Confira a lista completa dos 42 artistas que compõem a mostra Reversos e Transversos: Artistas fora do eixo (e amigos nas) bienais, que terá uma visita guiada (aberta e sem necessidade de inscrição prévia) em 26 de agosto, às 12h, com o curador Ayrson Heráclito.
Agnaldo Manoel dos Santos – Agostinho Batista de Freitas – Alcides Pereira dos Santos – Alfredo Volpi – Antonio Bandeira – Antonio Poteiro – Arthur Pereira – Aurelino dos Santos – Babalu – Chico da Silva – Chico Tabibuia – Conceição dos Bugres – Dalton Paula – Djanira – Elza de Oliveira Souza – G.T.O. – Heitor dos Prazeres – Izabel Mendes da Cunha – J Cunha – José Adário – José Antônio da Silva – José Bezerra – Júlio Martins da Silva – Juraci Dórea – Louco (Boaventura da Silva Filho) –– Madalena – Marco Paulo Rolla – Marepe – Maria Auxiliadora – Mestre Didi – Mestre Guarany – Miriam Inês da Silva Cerqueira – Neves Torres – Nilson Pimenta – Nino Lucia Suanê – Pedro Paulo Leal – Ranchinho – Samico – Véio – Xadalu – Zica Bérgami.
Com um acervo entre os pioneiros e mais importantes do país, a Galeria Estação, inaugurada no final de 2004 por Vilma Eid e Roberto Eid Philipp, consagrou-se por revelar e promover a produção de arte brasileira não-erudita. A sua atuação foi decisiva pela inclusão dessa linguagem no circuito artístico contemporâneo ao editar publicações e realizar exposições individuais e coletivas sob o olhar dos principais curadores e críticos do país. O elenco, que passou a ocupar espaço na mídia especializada, vem conquistando ainda a cena internacional ao participar, entre outras, das exposições Histoire de Voir, na Fondation Cartier pour l’Art Contemporain (França), em 2012, e da Bienal Entre dois Mares – São Paulo | Valencia, na Espanha, em 2007. Emblemática desse desempenho internacional foi a mostra individual do Veio – Cícero Alves dos Santos, em Veneza, paralelamente à Bienal de Artes, em 2013. No Brasil, além de individuais e de integrar coletivas prestigiadas, os artistas da galeria têm suas obras em acervos de importantes colecionadores brasileiros e de instituições de grande prestígio e reconhecimento, como a Pinacoteca do Estado de São Paulo, o Museu de Arte de São Paulo, o Museu Afro Brasil (SP), o Pavilhão das Culturas Brasileiras (SP), o Instituto Itaú Cultural (SP), o SESC São Paulo, o MAM- Museu de Arte Moderna do Rio de Janeiro e o MAR, na capital fluminense.

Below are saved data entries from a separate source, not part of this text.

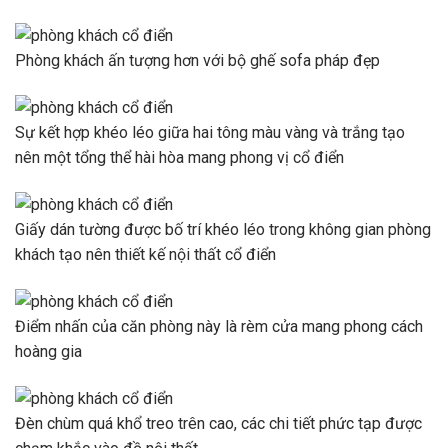
Phòng khách ấn tượng hơn với bộ ghế sofa pháp đẹp
Sự kết hợp khéo léo giữa hai tông màu vàng và trắng tạo
nên một tổng thể hài hòa mang phong vị cổ điển
Giấy dán tường được bố trí khéo léo trong không gian phòng
khách tạo nên thiết kế nội thất cổ điển
Điểm nhấn của căn phòng này là rèm cửa mang phong cách
hoàng gia
Đèn chùm quá khổ treo trên cao, các chi tiết phức tạp được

Reversos e Transversos: Artistas fora do eixo (e amigos nas) bienais
Quando: 24/8 a 28/10/2023
Onde: Galeria Estação
Endereço: Rua Ferreira Araújo, 625 – Pinheiros, São Paulo
Abertura: 24/8 (quinta-feira), das 18h às 21h
Visita guiada com o curador Ayrson Heráclito: 26/8 (sábado), às 12h
Horários de funcionamento da galeria: segunda a sexta, das 11h às 19h; sábados, das 11h às 15h; não abre aos domingos.